As the demand for storage and processing power increases companies have turned to cloud storage and processing as a solution. As Serge points out, in order to protect private and sensitive data there are different approaches that companies can take to solve this. The first is server-side encryption tools similar to those offered by Amazon and Microsoft. This encrypts data so that the system administrators of the cloud storage company do not have access to the private information.
This does not protect from the company’s own internal system administrators from accessing this information however. It supports machine learning and AI tools as the users needing to run these algorithms have the key access to decrypt the data.
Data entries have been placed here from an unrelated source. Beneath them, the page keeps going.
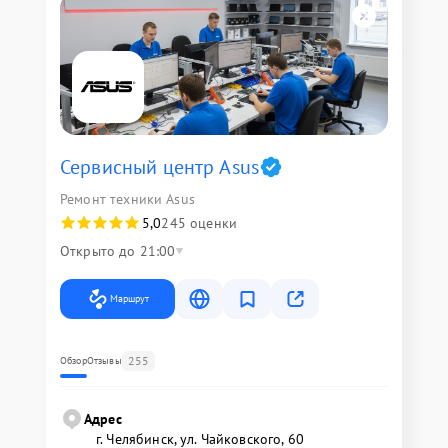
Сервисный центр Asus
Ремонт техники Asus
5,0
245 оценки
Открыто до 21:00
Маршрут
255
Обзор
Отзывы
Адрес
г. Челябинск, ул. Чайковского, 60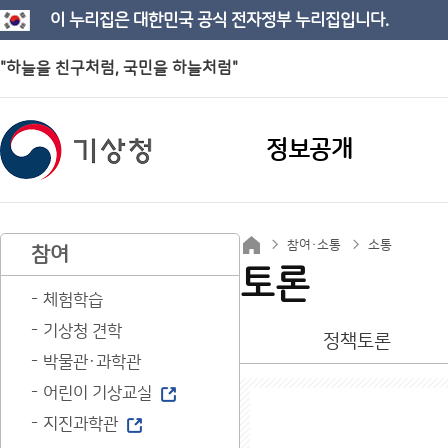
이 누리집은 대한민국 공식 전자정부 누리집입니다.
"하늘을 친구처럼, 국민을 하늘처럼"
정보공개
참여·소통
소통
참여
토론
체험학습
기상청 견학
정책토론
박물관·과학관
어린이 기상교실
지진과학관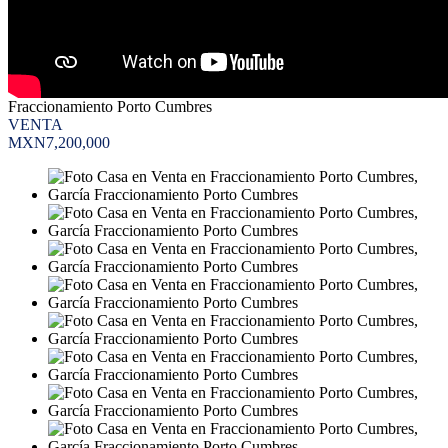
Fraccionamiento Porto Cumbres
VENTA
MXN7,200,000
Server-side encryption operates by creating user policies and groups that define different access to different buckets on the cloud storage system. Problems and breeches can occur by a simple mistake of placing a file in the incorrect bucket and exposing it to users or access levels that it should not have been.
An alternative to server-side encryption is client-side encryption. This method helps protect against internal system administrators from causing a breach in data. The data is first encrypted and then put on to the cloud. This process does not grant the decryption key to the internal or cloud company system administrator. While this format does offer benefits for storing and backing up data, it makes it more problematic for running machine learning algorithms as the tools do not have the decryption key required to view the data.
Whether private data refers to an individual’s information on their phone or a global company’s records of their employees and clients, we can all relate to the importance of keeping private information private. With recent major data breaches occurring more often and personal identity theft on the rise the methods that are required to protect data have increased in scope and efficiency. Ignoring these risks in today’s world is asking for trouble. People like Serge are here to help protect that data and make the world a safer place, even if it is in a way that has not traditionally happened in the past.